Consider the scenario in which Alice has a specific image $x^*$ in her mind, say, the view of the street in which she grew up during her childhood. To generate that exact image using generative models, she guides the model with multiple rounds of prompting and arrives at an image $x^{p*}$. Although $x^{p*}$ is reasonably close to $x^*$, a gap remains between them and Alice finds it difficult to close that gap using language prompts. This paper aims to narrow this gap by observing that even though language has its limits, Alice might be able to tell when a new image $x^+$ is closer to $x^*$ than $x^{p*}$. Leveraging this observation, we develop MultiBO (Multi-Choice Preferential Bayesian Optimization) that carefully generates $N$ new images as a function of $x^{p*}$, gets preferential feedback from the user, uses the feedback to guide the diffusion model, and ultimately generates a new set of $N$ images. We show that after several rounds of user feedback, it is possible to arrive much closer to $x^*$, even though the generative model has no information about $x^*$. Qualitative scores from $25+$ users, combined with quantitative metrics compared across $6$ different baselines, show promising results, suggesting that even weak feedback signals from humans can go a long way towards personalized image generation.>
In conventional diffusion, \( D_\theta(\cdot) \) denoises a noisy image \( x_t \) to \( x_0 \).
Our goal is to arrive at \( x^* \) by performing a human-in-the-loop optimization on \( x_t \) as follows:
\[ \underset{v}{\arg \min} \; f(x^*) - f\!\left(D_\theta(x_t + v)\right) \]where \( f \) is the user's satisfaction function, maximized at \( x^* \). Unfortunately, \( f(\cdot) \) is unknown—a blackbox function—hence there is no gradient to be obtained.
However, it is possible to sample \( f(\cdot) \), meaning that we can query the user for feedback for any given image \( D_\theta(x) \). Assuming such feedback, we can adopt well understood Bayesian optimization methods using Gaussian Process Regression (GPR), explained in Sec. Related Work.
This method will propose judiciously chosen variants of \( x_t \), say \( x_t^j \), and the user will rate how close \( D_\theta(x_t^j) \) is to \( x^* \). GPR can utilize this feedback to update its predictions, eventually finding \( D_\theta(\hat{x}_t^*) \) that is arbitrarily close to \( x^* \). Of course, to reduce user burden, the number of user queries needs to be limited to a budget \( B \).
Problems arise in realizing this high-level idea.
① Operating GPR in the high-dimensional pixel space is very difficult. The optimization must be re-cast to a much lower-dimensional space, while ensuring that the manifold of correct images, at time \( t \), can be reached from \( x_t \).
② Giving numerical feedback, \( f(D_\theta(x_t^j)) \), is known to be difficult for users because they may not be able to quantify how much worse a given \( D_\theta(x_t^j) \) is compared to \( x^* \). However, it is much easier to give a preference between a pair of images, or from a set of \( N \) images.
A user-friendly solution needs to design the GPR framework in a suitable low-dimensional space, while plugging in the user's preferential feedback into it.

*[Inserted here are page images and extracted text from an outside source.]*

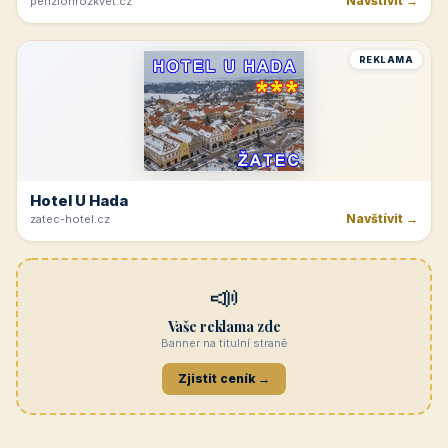
Navštívit →
penzionrozkvet.cz
REKLAMA
Hotel U Hada
Navštívit →
zatec-hotel.cz
📣
Vaše reklama zde
Banner na titulní straně
Zjistit ceník →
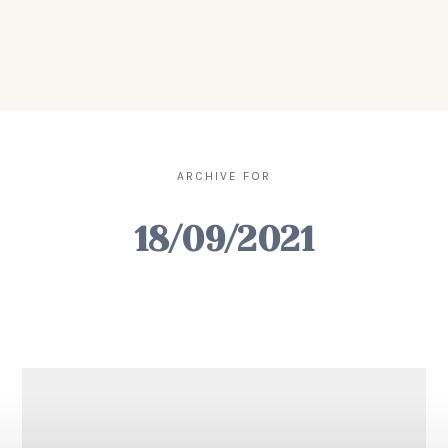
ARCHIVE FOR
18/09/2021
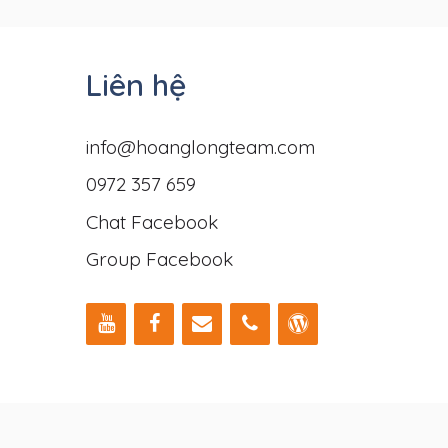
Liên hệ
info@hoanglongteam.com
0972 357 659
Chat Facebook
Group Facebook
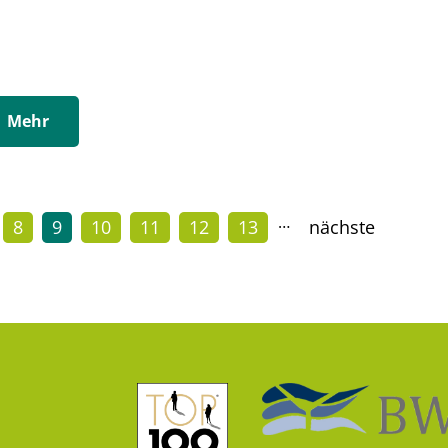
Mehr
…
8
9
10
11
12
13
nächste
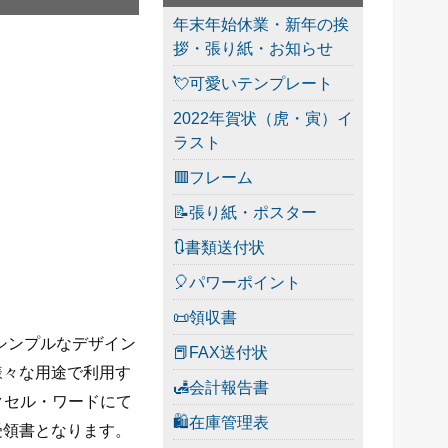
年末年始休業・新年の挨
拶・張り紙・お知らせ
💘可愛いテンプレート
2022年賀状（虎・寅）イ
ラスト
🟥フレーム
📝張り紙・ポスター
🔃書類送付状
🎈パワーポイント
📜領収書
。シンプルなデザイン
📕FAX送付状
様々な用途で利用す
🛃会計報告書
クセル・ワードにて
🛍在庫管理表
受領書となります。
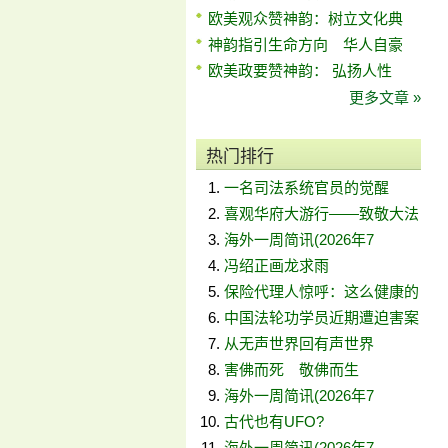
欧美观众赞神韵：树立文化典
神韵指引生命方向 华人自豪
欧美政要赞神韵： 弘扬人性
更多文章 »
热门排行
一名司法系统官员的觉醒
喜观华府大游行——致敬大法
海外一周简讯(2026年7
冯绍正画龙求雨
保险代理人惊呼：这么健康的
中国法轮功学员近期遭迫害案
从无声世界回有声世界
害佛而死 敬佛而生
海外一周简讯(2026年7
古代也有UFO?
海外一周简讯(2026年7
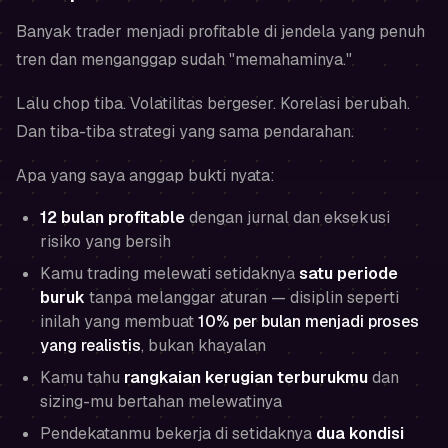
Banyak trader menjadi profitable di jendela yang penuh
tren dan menganggap sudah "memahaminya."
Lalu chop tiba. Volatilitas bergeser. Korelasi berubah.
Dan tiba-tiba strategi yang sama pendarahan.
Apa yang saya anggap bukti nyata:
12 bulan profitable
dengan jurnal dan eksekusi
risiko yang bersih
Kamu trading melewati setidaknya
satu periode
buruk
tanpa melanggar aturan — disiplin seperti
inilah yang membuat
10% per bulan menjadi proses
yang realistis
, bukan khayalan
Kamu tahu
rangkaian kerugian terburukmu
dan
sizing-mu bertahan melewatinya
Pendekatanmu bekerja di setidaknya
dua kondisi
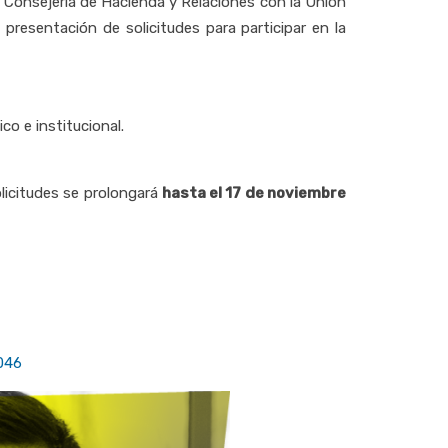
 Consejería de Hacienda y Relaciones con la Unión
resentación de solicitudes para participar en la
o e institucional.
licitudes se prolongará
hasta el 17 de noviembre
046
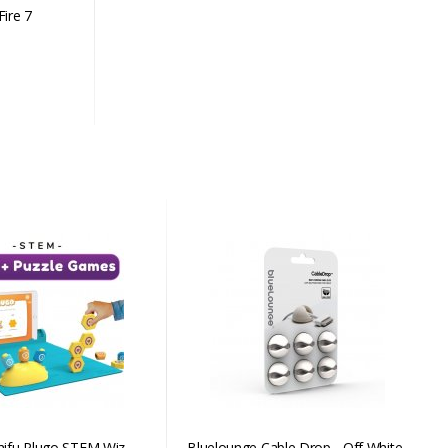
Fire 7
shifu Plugo STEM Wiz
Bluelounge Cable Drop - Off White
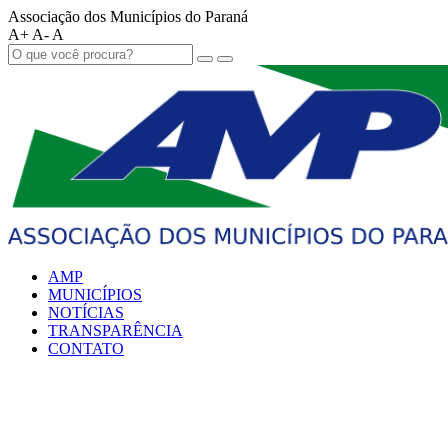
Associação dos Municípios do Paraná
A+
A-
A
AMP
MUNICÍPIOS
NOTÍCIAS
TRANSPARÊNCIA
CONTATO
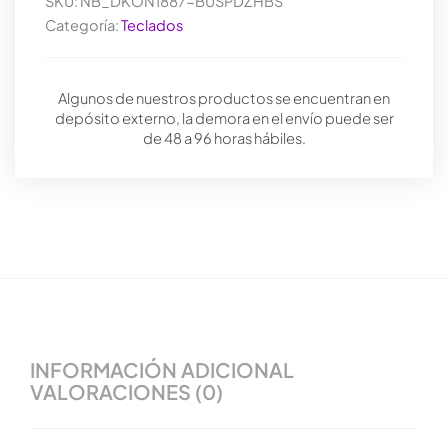
SKU:
NB_DKON1887-BUSPDZHBS
sin
costuras
Categoría:
Teclados
Estuche
gris
Sin
Algunos de nuestros productos se encuentran en
LED
depósito externo, la demora en el envío puede ser
cantidad
de 48 a 96 horas hábiles.
INFORMACIÓN ADICIONAL
VALORACIONES (0)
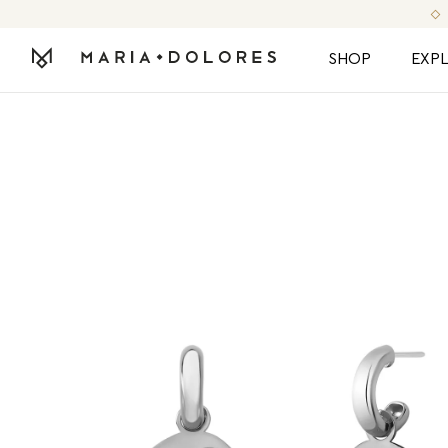
SHOP
EXP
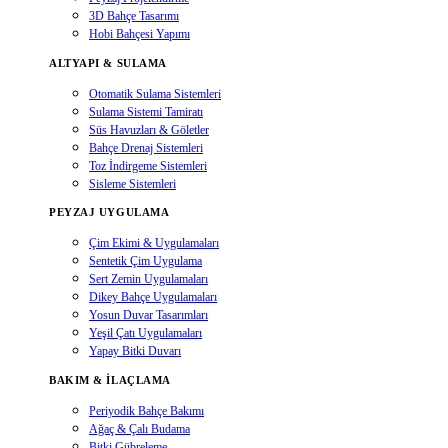
3D Bahçe Tasarımı
Hobi Bahçesi Yapımı
ALTYAPI & SULAMA
Otomatik Sulama Sistemleri
Sulama Sistemi Tamiratı
Süs Havuzları & Göletler
Bahçe Drenaj Sistemleri
Toz İndirgeme Sistemleri
Sisleme Sistemleri
PEYZAJ UYGULAMA
Çim Ekimi & Uygulamaları
Sentetik Çim Uygulama
Sert Zemin Uygulamaları
Dikey Bahçe Uygulamaları
Yosun Duvar Tasarımları
Yeşil Çatı Uygulamaları
Yapay Bitki Duvarı
BAKIM & İLAÇLAMA
Periyodik Bahçe Bakımı
Ağaç & Çalı Budama
Bitki Gübreleme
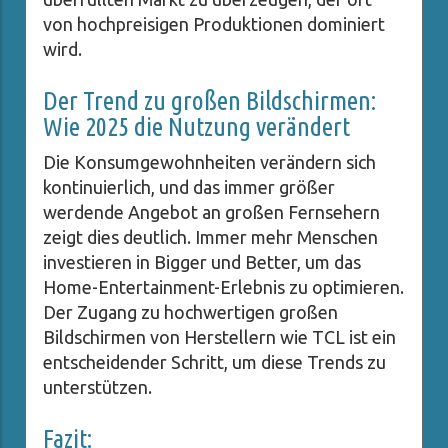
von hochpreisigen Produktionen dominiert
wird.
Der Trend zu großen Bildschirmen:
Wie 2025 die Nutzung verändert
Die Konsumgewohnheiten verändern sich
kontinuierlich, und das immer größer
werdende Angebot an großen Fernsehern
zeigt dies deutlich. Immer mehr Menschen
investieren in Bigger und Better, um das
Home-Entertainment-Erlebnis zu optimieren.
Der Zugang zu hochwertigen großen
Bildschirmen von Herstellern wie TCL ist ein
entscheidender Schritt, um diese Trends zu
unterstützen.
Fazit:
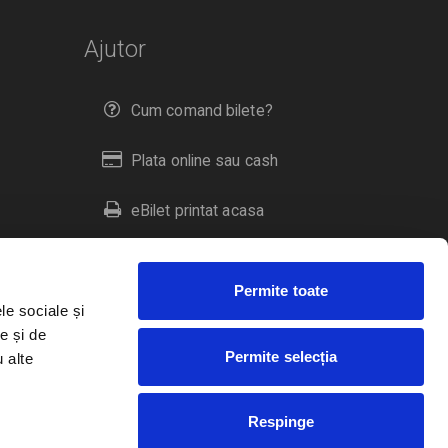
Ajutor
Cum comand bilete?
Plata online sau cash
eBilet printat acasa
Livrare prin curier
Permite toate
Returnare bilete
le sociale și
e și de
Permite selecția
u alte
Duplicare bilete
Respinge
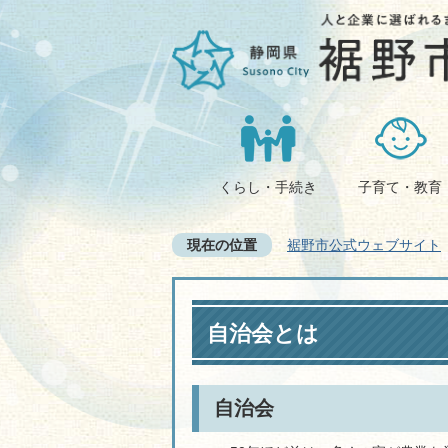
くらし・手続き
子育て・教育
現在の位置
裾野市公式ウェブサイト
自治会とは
自治会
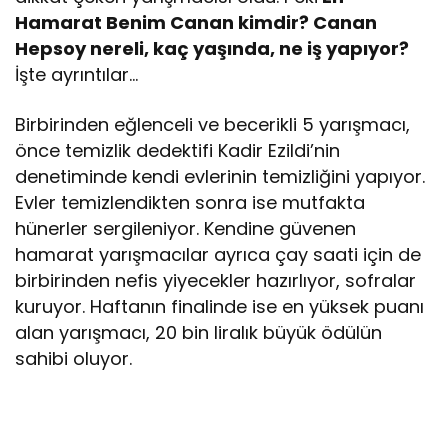
Hamarat Benim Canan kimdir? Canan
Hepsoy nereli, kaç yaşında, ne iş yapıyor?
İşte ayrıntılar…
Birbirinden eğlenceli ve becerikli 5 yarışmacı,
önce temizlik dedektifi Kadir Ezildi’nin
denetiminde kendi evlerinin temizliğini yapıyor.
Evler temizlendikten sonra ise mutfakta
hünerler sergileniyor. Kendine güvenen
hamarat yarışmacılar ayrıca çay saati için de
birbirinden nefis yiyecekler hazırlıyor, sofralar
kuruyor. Haftanın finalinde ise en yüksek puanı
alan yarışmacı, 20 bin liralık büyük ödülün
sahibi oluyor.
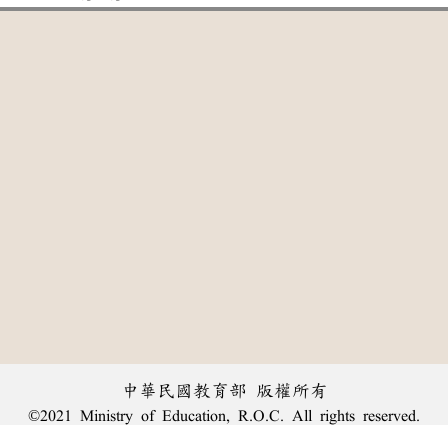
中華民國教育部 版權所有
©2021 Ministry of Education, R.O.C. All rights reserved.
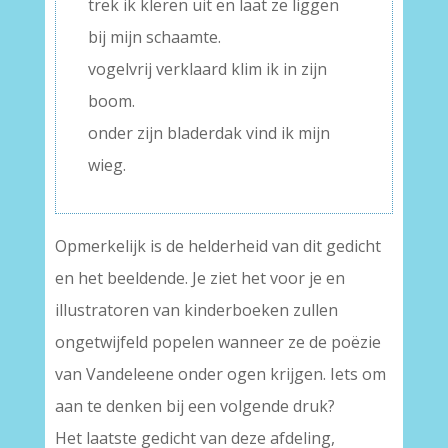
trek ik kleren uit en laat ze liggen
bij mijn schaamte.
vogelvrij verklaard klim ik in zijn
boom.
onder zijn bladerdak vind ik mijn
wieg.
Opmerkelijk is de helderheid van dit gedicht
en het beeldende. Je ziet het voor je en
illustratoren van kinderboeken zullen
ongetwijfeld popelen wanneer ze de poëzie
van Vandeleene onder ogen krijgen. Iets om
aan te denken bij een volgende druk?
Het laatste gedicht van deze afdeling,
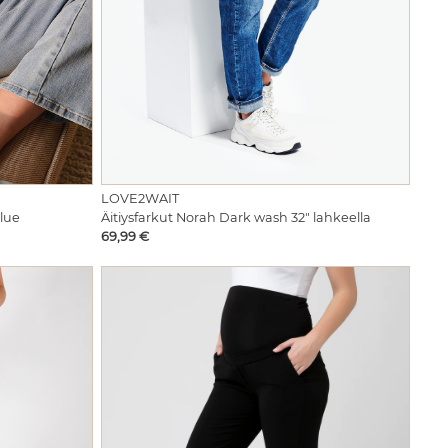
LOVE2WAIT
blue
Äitiysfarkut Norah Dark wash 32" lahkeella
Hinta
69,99 €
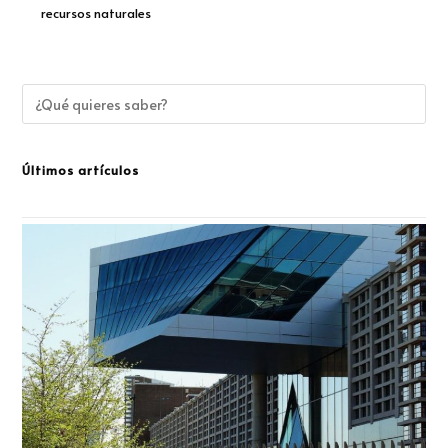
recursos naturales
Últimos artículos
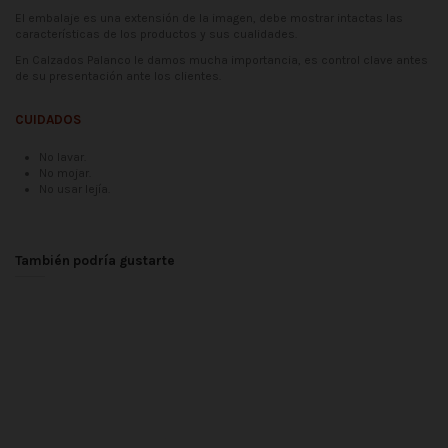
El embalaje es una extensión de la imagen, debe mostrar intactas las
características de los productos y sus cualidades.
En Calzados Palanco le damos mucha importancia, es control clave antes
de su presentación ante los clientes.
CUIDADOS
No lavar.
No mojar.
No usar lejía.
Fecha disponible:
2021-04-20
No reviews
También podría gustarte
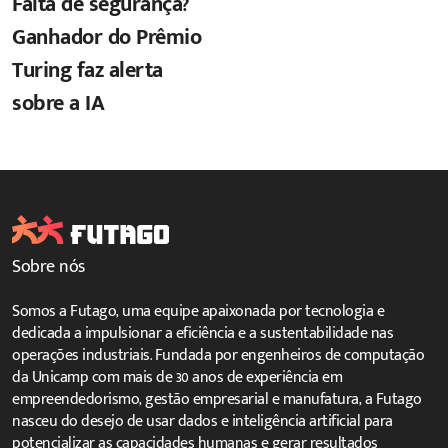
Falta de segurança?
Ganhador do Prêmio
Turing faz alerta
sobre a IA
Sobre nós
Somos a Futago, uma equipe apaixonada por tecnologia e
dedicada a impulsionar a eficiência e a sustentabilidade nas
operações industriais. Fundada por engenheiros de computação
da Unicamp com mais de 30 anos de experiência em
empreendedorismo, gestão empresarial e manufatura, a Futago
nasceu do desejo de usar dados e inteligência artificial para
potencializar as capacidades humanas e gerar resultados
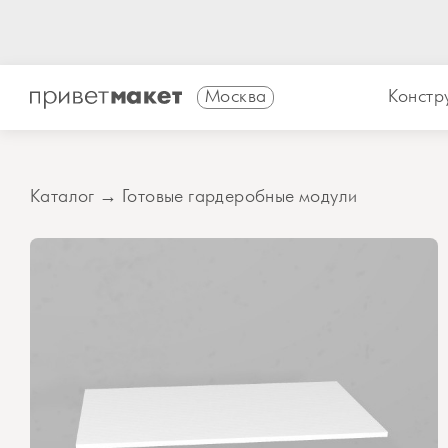
Москва
Констр
Каталог
→
Готовые гардеробные модули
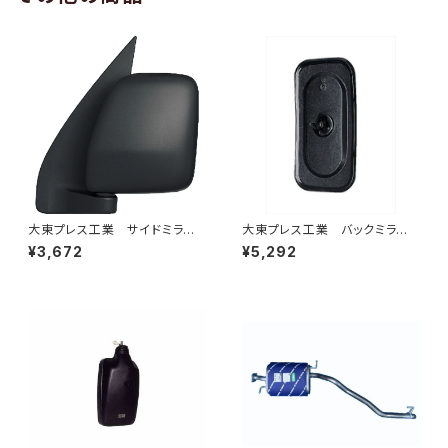
大東プレス工業 サイドミラー/
大東プレス工業 バックミラーH
バックミラーダイハツ ハイゼッ
400 ｺﾊﾞﾝ L005 黒 J08
¥3,672
¥5,292
トカーゴ 左 06年～ DI-64
330×170 DI-8B
9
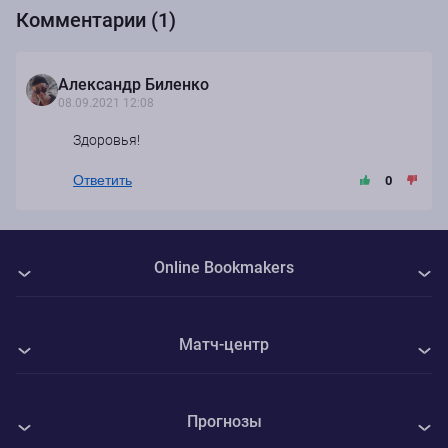
Комментарии (1)
Александр Биленко
08.09.2021 12:08
Здоровья!
Ответить
0
Online Bookmakers
О нас
Матч-центр
Авторы
Все матчи
Контакты
Прогнозы
СКА-Хабаровск - Спартак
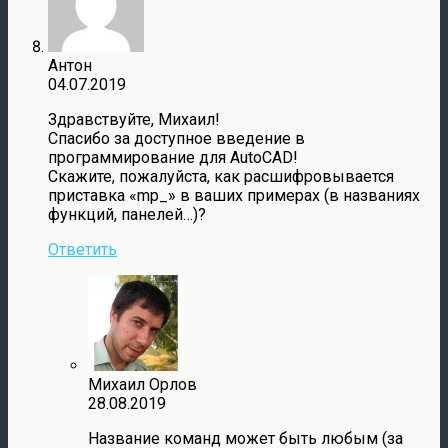
Антон
04.07.2019
Здравствуйте, Михаил!
Спасибо за доступное введение в
программирование для AutoCAD!
Скажите, пожалуйста, как расшифровывается
приставка «mp_» в ваших примерах (в названиях
функций, панелей…)?
Ответить
Михаил Орлов
28.08.2019
Название команд может быть любым (за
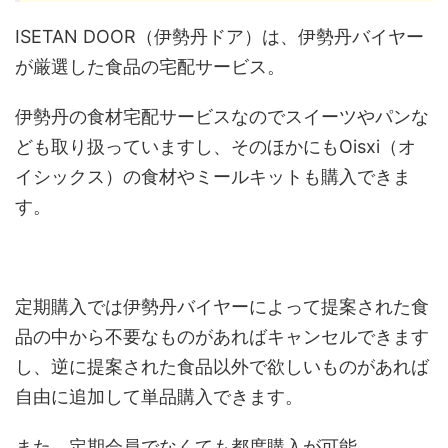
ISETAN DOOR（伊勢丹ドア）は、伊勢丹バイヤー
が厳選した食品の宅配サービス。
伊勢丹の食材宅配サービスなのでスイーツやパンな
ども取り扱っていますし、そのほかにもOisxi（オ
イシックス）の食材やミールキットも購入できま
す。
定期購入では伊勢丹バイヤーによって提案された食
品の中から不要なものがあればキャンセルできます
し、逆に提案された食品以外で欲しいものがあれば
自由に追加して単品購入できます。
また、定期会員でなくても都度購入が可能。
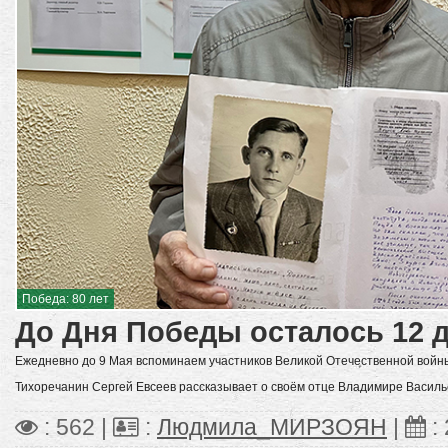
Победа: 80 лет
До Дня Победы осталось 12 
Ежедневно до 9 Мая вспоминаем участников Великой Отечественной войн
Тихоречанин Сергей Евсеев рассказывает о своём отце Владимире Василь
: 562 |
:
Людмила_МИРЗОЯН
|
:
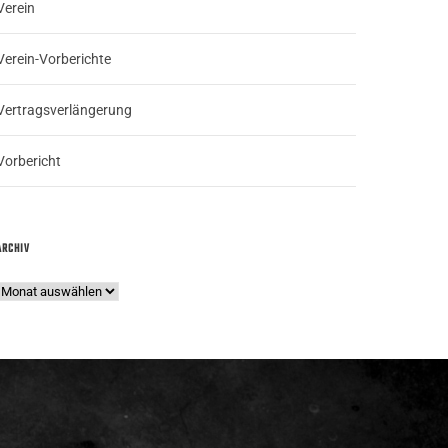
Verein
Verein-Vorberichte
Vertragsverlängerung
Vorbericht
ARCHIV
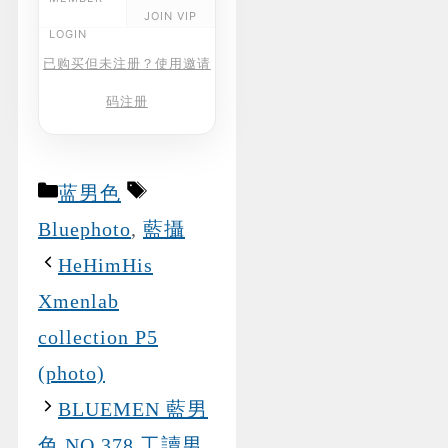
JOIN VIP
LOGIN
已购买但未注册？使用邀请
码注册
Categories
Tags
蓝男色
Bluephoto
,
藍攝
HeHimHis
Xmenlab
collection P5
(photo)
BLUEMEN 藍男
色 NO.378 工讀男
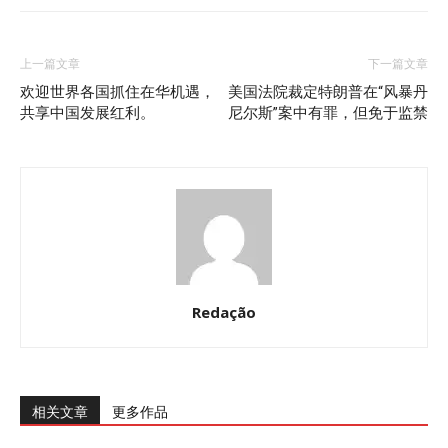
上一篇文章
下一篇文章
欢迎世界各国抓住在华机遇，
美国法院裁定特朗普在“风暴丹
共享中国发展红利。
尼尔斯”案中有罪，但免于监禁
Redação
相关文章
更多作品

Past work has made progress where diffusion models leverage human preference. For example, prior work trains global reward models, where volunteers express preferences between pairs of images; this reward model becomes a proxy for human preference, which ultimately guides the denoising vector.
Similar ideas exist in blackbox optimization through preferential likelihood models, where the framework can accommodate pairwise preferential feedback from users. However, when the function domain is high dimensional, and when a user's preference is pairwise, mapping the function reasonably well incurs excessive user feedback. Reducing user burden calls for richer preferential information, made compatible with a lower-dimensional space, to speed up the overall optimization.
MultiBO contributes by observing that multi-choice preference queries give far richer information to the optimization, and shows that such \( K \)-out-of-\( N \) feedback can be mathematically accommodated by updating the likelihood model and the acquisition function in the GPR framework.
Moreover, building on the empirical success of recent work, MultiBO proposes performing the optimization in a low-dimensional transformation space, where the transformations are applied to the \( \langle K, Q, V \rangle \) matrices in the attention layer of a diffusion model. These transformations are parameterized by suitably low dimensions, yet offer high flexibility to explore the image manifold around \( x_t \).
In sum, MultiBO utilizes multi-choice user feedback to alter image-patch representations inside the attention layer, with the goal of moving the denoised image \( D_\theta(x_t^j) \) closer to \( x^* \).